In areas below the eroded escarpment (dubbed the "Badland") it is difficult for plant life to take root in the constantly eroding clay. However, away from the clay, the park's diverse soil types allow various plant associations to grow. Fragile sand dunes are held firm thanks to a wide array of wildflowers and grasses, such as dune primroses and Indian ricegrass. Within the valley center, clay, sand, and gravel have melded to form a rich, granulated soil that encourages the growth of the following species: narrowleaf yucca, juniper trees, barberry sagebrush, greasewood, white sage, shadscale, four-winged saltbush. Rabbitbrush finds sanctuary in disturbed areas, such as roadsides and walkways. Very few species of cactus can tolerate the climate in Cathedral Gorge, where temperatures in winter can fall below freezing, and rise above 100 °F (38 °C) in summer. Other trees, not native to the park, have been planted around the campground to provide shade.

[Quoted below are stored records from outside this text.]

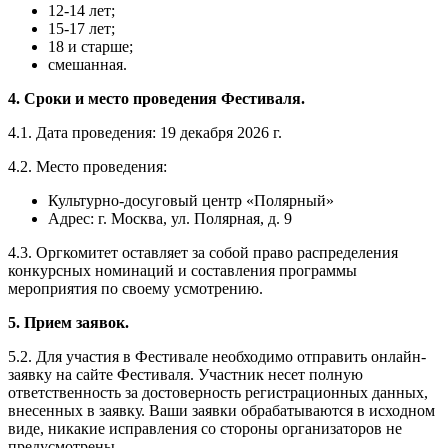
12-14 лет;
15-17 лет;
18 и старше;
смешанная.
4. Сроки и место проведения Фестиваля.
4.1. Дата проведения: 19 декабря 2026 г.
4.2. Место проведения:
Культурно-досуговый центр «Полярный»
Адрес: г. Москва, ул. Полярная, д. 9
4.3. Оргкомитет оставляет за собой право распределения
конкурсных номинаций и составления программы
мероприятия по своему усмотрению.
5. Прием заявок.
5.2. Для участия в Фестивале необходимо отправить онлайн-
заявку на сайте Фестиваля. Участник несет полную
ответственность за достоверность регистрационных данных,
внесенных в заявку. Ваши заявки обрабатываются в исходном
виде, никакие исправления со стороны организаторов не
предусмотрены.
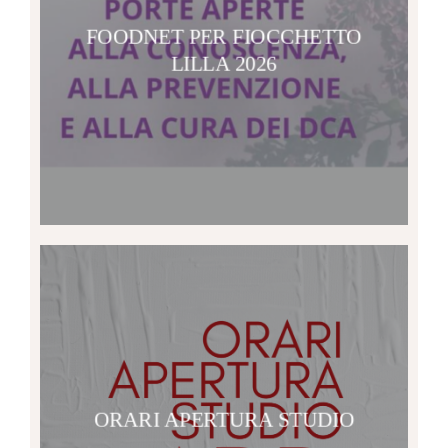
FOODNET PER FIOCCHETTO
LILLA 2026
ORARI APERTURA STUDIO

Small mammals form a majority of the park's animal population: black-tailed jackrabbits, cottontail rabbits, coyotes, gophers, kangaroo rats, kit foxes, mice, and skunks. Deer can be observed infrequently near Miller Point during the late fall and winter. Birds are seen frequently around camp areas and near dense patches of shrubs. The natives include blackbirds, black-throated sparrows, finches, American kestrels, small hawks, ravens, roadrunners, American robins, sapsuckers, and introduced European starlings. Migratory birds include bluebirds, cedar waxwings, hummingbirds, and warblers. Various species of non-poisonous snakes and lizards are abundant. In the summer, the Great Basin rattlesnake may be spotted.

Activities and amenities

Known locally as "caves," the park's extremely narrow slot canyons were cut from the mud that lay at the bottom of the lake millions of years ago. Explorers can crawl through tunnels to discover hidden chambers in the network of canyons which offer some coolness in the summer heat.

Park trails
Trail Length
(one-way, unless loop)
Bullionville Trail 0.2 miles (0.3 km) Easy walk from visitor center to Bullionville Cemetery
Nature Loop 0.5 miles (0.8 km) Leads from campground to slot canyons in the day-use area, crossing two washes; interprative nature signs
Juniper Draw Loop 3 miles (4.8 km) Flat, sandy loop following formations around the valley floor
Miller Point Trail 1 mile (1.6 km) Moderate canyon trail with stairs to Miller Point
Eagle Point Trail 0.8 miles (1.3 km) Follows a ridge line to a bird’s-eye view of the entire park
New Ridge-line Trail 4.2 miles (6.8 km) Splits from the Juniper Draw Trail, winds through formations, then follows the ridge-line around the park

Park facilities include a 22-site campground, ADA-accessible sites, group use area, restrooms and showers. A regional visitor center at the park entrance has interpretive displays and information about other parks in the area.